- [Try it]: Return the records as they stand. No picture is to be included.

Dataset section start

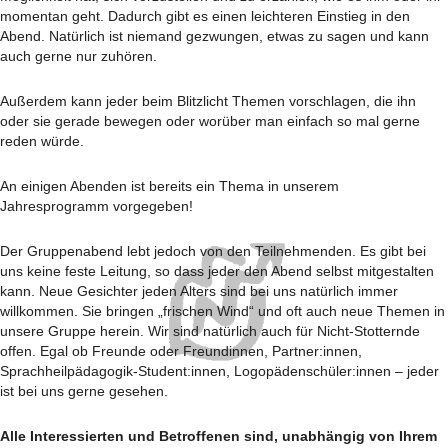
momentan geht. Dadurch gibt es einen leichteren Einstieg in den
Abend. Natürlich ist niemand gezwungen, etwas zu sagen und kann
auch gerne nur zuhören.
Außerdem kann jeder beim Blitzlicht Themen vorschlagen, die ihn
oder sie gera­de bewegen oder worüber man einfach so mal gerne
reden würde.
An einigen Abenden ist bereits ein Thema in unserem
Jahresprogramm vorgegeben!
Der Gruppenabend lebt jedoch von den Teilnehmenden. Es gibt bei
uns keine feste Leitung, so dass jeder den Abend selbst mitgestalten
kann. Neue Gesichter jeden Alters sind bei uns natürlich immer
willkommen. Sie bringen „frischen Wind“ und oft auch neue Themen in
unsere Gruppe herein. Wir sind natürlich auch für Nicht-Stotternde
offen. Egal ob Freunde oder Freundinnen, Partner:innen,
Sprachheilpädagogik-Student:innen, Logopädenschüler:innen – jeder
ist bei uns gerne gesehen.
Alle Interessierten und Betroffenen sind, unabhängig von Ihrem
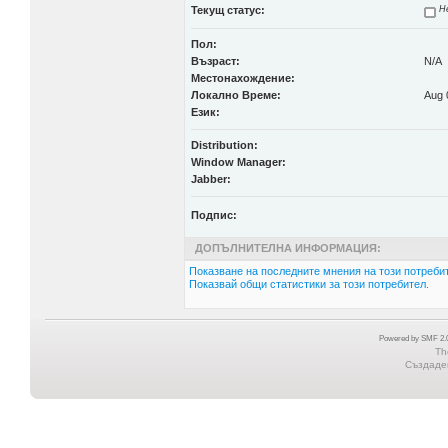
Текущ статус:
Не
Пол:
Възраст:
N/A
Местонахождение:
Локално Време:
Aug 
Език:
Distribution:
Window Manager:
Jabber:
Подпис:
ДОПЪЛНИТЕЛНА ИНФОРМАЦИЯ:
Показване на последните мнения на този потребит
Показвай общи статистики за този потребител.
Powered by SMF 2.0
Th
Създаден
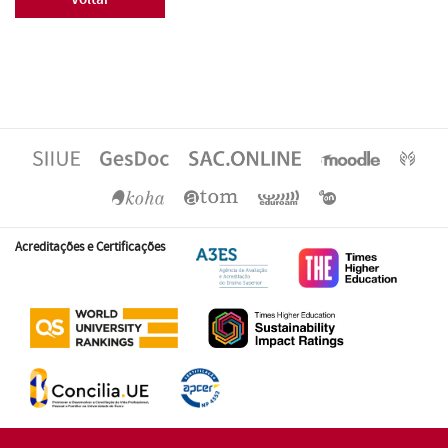
Acreditações e Certificações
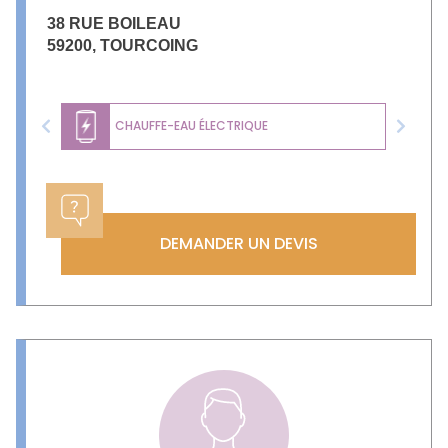
38 RUE BOILEAU
59200
,
TOURCOING
CHAUFFE-EAU ÉLECTRIQUE
Previous
Next
DEMANDER UN DEVIS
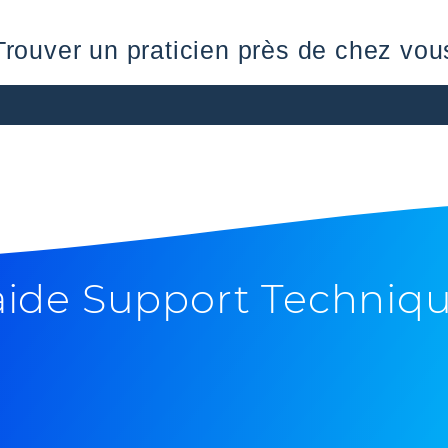
Trouver un praticien près de chez vou
aide Support Techniq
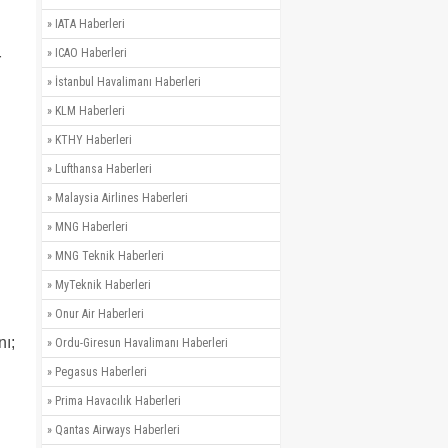
»
IATA Haberleri
»
ICAO Haberleri
r
»
İstanbul Havalimanı Haberleri
»
KLM Haberleri
»
KTHY Haberleri
»
Lufthansa Haberleri
»
Malaysia Airlines Haberleri
»
MNG Haberleri
»
MNG Teknik Haberleri
»
MyTeknik Haberleri
»
Onur Air Haberleri
nı;
»
Ordu-Giresun Havalimanı Haberleri
»
Pegasus Haberleri
»
Prima Havacılık Haberleri
»
Qantas Airways Haberleri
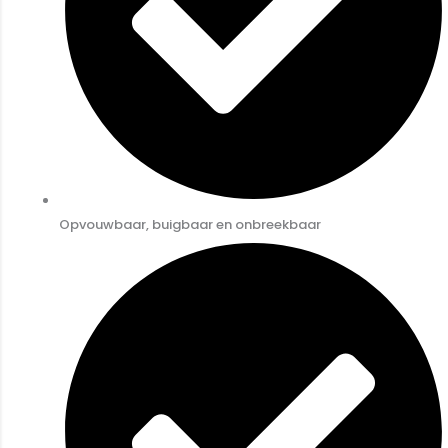
Opvouwbaar, buigbaar en onbreekbaar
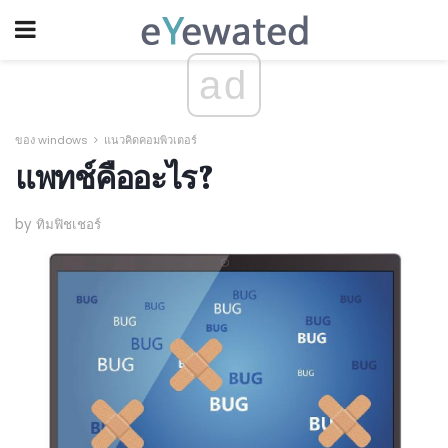
ad
ของ windows
แนวคิดคอมพิวเตอร์
แพทช์คืออะไร?
by ทิมฟิชเชอร์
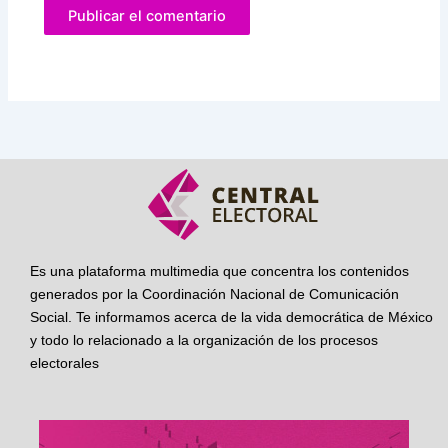
Es una plataforma multimedia que concentra los contenidos
generados por la Coordinación Nacional de Comunicación
Social. Te informamos acerca de la vida democrática de México
y todo lo relacionado a la organización de los procesos
electorales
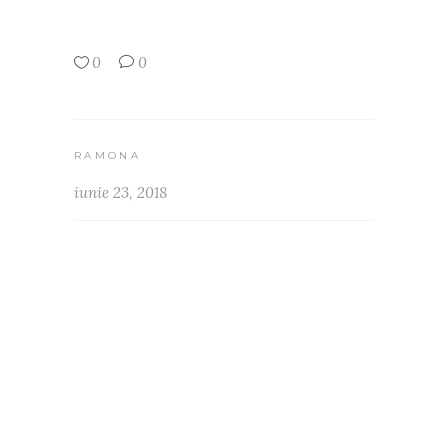
0
0
RAMONA
iunie 23, 2018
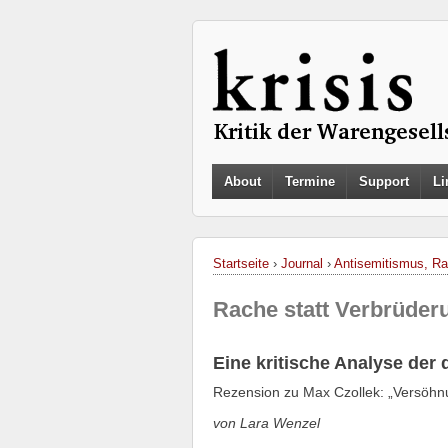
About
Termine
Support
Li
Startseite
›
Journal
›
Antisemitismus, Ra
Rache statt Verbrüder
Eine kritische Analyse der
Rezension zu Max Czollek: „Versöhn
von Lara Wenzel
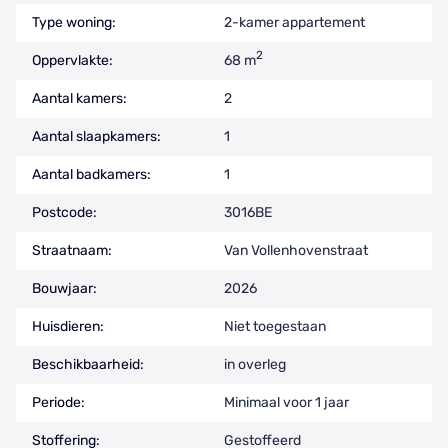
Type woning:
2-kamer appartement
2
Oppervlakte:
68 m
Aantal kamers:
2
Aantal slaapkamers:
1
Aantal badkamers:
1
Postcode:
3016BE
Straatnaam:
Van Vollenhovenstraat
Bouwjaar:
2026
Huisdieren:
Niet toegestaan
Beschikbaarheid:
in overleg
Periode:
Minimaal voor 1 jaar
Stoffering:
Gestoffeerd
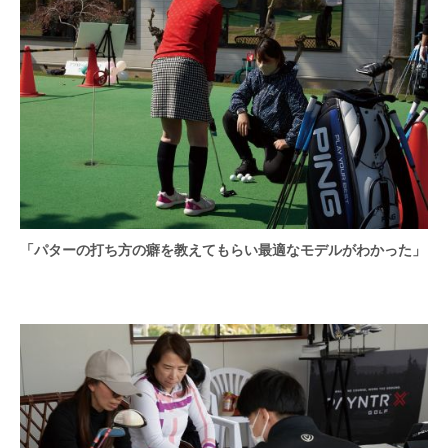
「パターの打ち方の癖を教えてもらい最適なモデルがわかった」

Dataset section end

- [Answer box]:
momentan geht. Dadurch gibt es einen leichteren Einstieg in den
Abend. Natürlich ist niemand gezwungen, etwas zu sagen und kann
auch gerne nur zuhören.
Außerdem kann jeder beim Blitzlicht Themen vorschlagen, die ihn
oder sie gera­de bewegen oder worüber man einfach so mal gerne
reden würde.
An einigen Abenden ist bereits ein Thema in unserem
Jahresprogramm vorgegeben!
Der Gruppenabend lebt jedoch von den Teilnehmenden. Es gibt bei
uns keine feste Leitung, so dass jeder den Abend selbst mitgestalten
kann. Neue Gesichter jeden Alters sind bei uns natürlich immer
willkommen. Sie bringen „frischen Wind“ und oft auch neue Themen in
unsere Gruppe herein. Wir sind natürlich auch für Nicht-Stotternde
offen. Egal ob Freunde oder Freundinnen, Partner:innen,
Sprachheilpädagogik-Student:innen, Logopädenschüler:innen – jeder
ist bei uns gerne gesehen.
Alle Interessierten und Betroffenen sind, unabhängig von Ihrem
Текущ статус:
Не
Пол:
Възраст:
N/A
Местонахождение:
Локално Време:
Aug 
Език:
Distribution:
Window Manager:
Jabber:
Подпис:
ДОПЪЛНИТЕЛНА ИНФОРМАЦИЯ:
Показване на последните мнения на този потребит
Показвай общи статистики за този потребител.
Powered by SMF 2.0
Th
Създаден
Acreditações e Certificações
38 RUE BOILEAU
59200
,
TOURCOING
CHAUFFE-EAU ÉLECTRIQUE
Previous
Next
DEMANDER UN DEVIS
Trouver un praticien près de chez vou
aide Support Techniq
»
IATA Haberleri
»
ICAO Haberleri
r
»
İstanbul Havalimanı Haberleri
»
KLM Haberleri
»
KTHY Haberleri
»
Lufthansa Haberleri
»
Malaysia Airlines Haberleri
»
MNG Haberleri
»
MNG Teknik Haberleri
»
MyTeknik Haberleri
»
Onur Air Haberleri
nı;
»
Ordu-Giresun Havalimanı Haberleri
»
Pegasus Haberleri
»
Prima Havacılık Haberleri
»
Qantas Airways Haberleri
Opvouwbaar, buigbaar en onbreekbaar
ad
ของ windows
แนวคิดคอมพิวเตอร์
แพทช์คืออะไร?
by ทิมฟิชเชอร์
Es una plataforma multimedia que concentra los contenidos
generados por la Coordinación Nacional de Comunicación
Social. Te informamos acerca de la vida democrática de México
y todo lo relacionado a la organización de los procesos
electorales
0
0
RAMONA
iunie 23, 2018
About
Termine
Support
Li
Startseite
›
Journal
›
Antisemitismus, Ra
Rache statt Verbrüder
Eine kritische Analyse der
Rezension zu Max Czollek: „Versöhn
von Lara Wenzel
Type woning:
2-kamer appartement
2
Oppervlakte:
68 m
Aantal kamers:
2
Aantal slaapkamers:
1
Aantal badkamers:
1
Postcode:
3016BE
Straatnaam:
Van Vollenhovenstraat
Bouwjaar:
2026
Huisdieren:
Niet toegestaan
Beschikbaarheid:
in overleg
Periode:
Minimaal voor 1 jaar
Stoffering:
Gestoffeerd
「パターの打ち方の癖を教えてもらい最適なモデルがわかった」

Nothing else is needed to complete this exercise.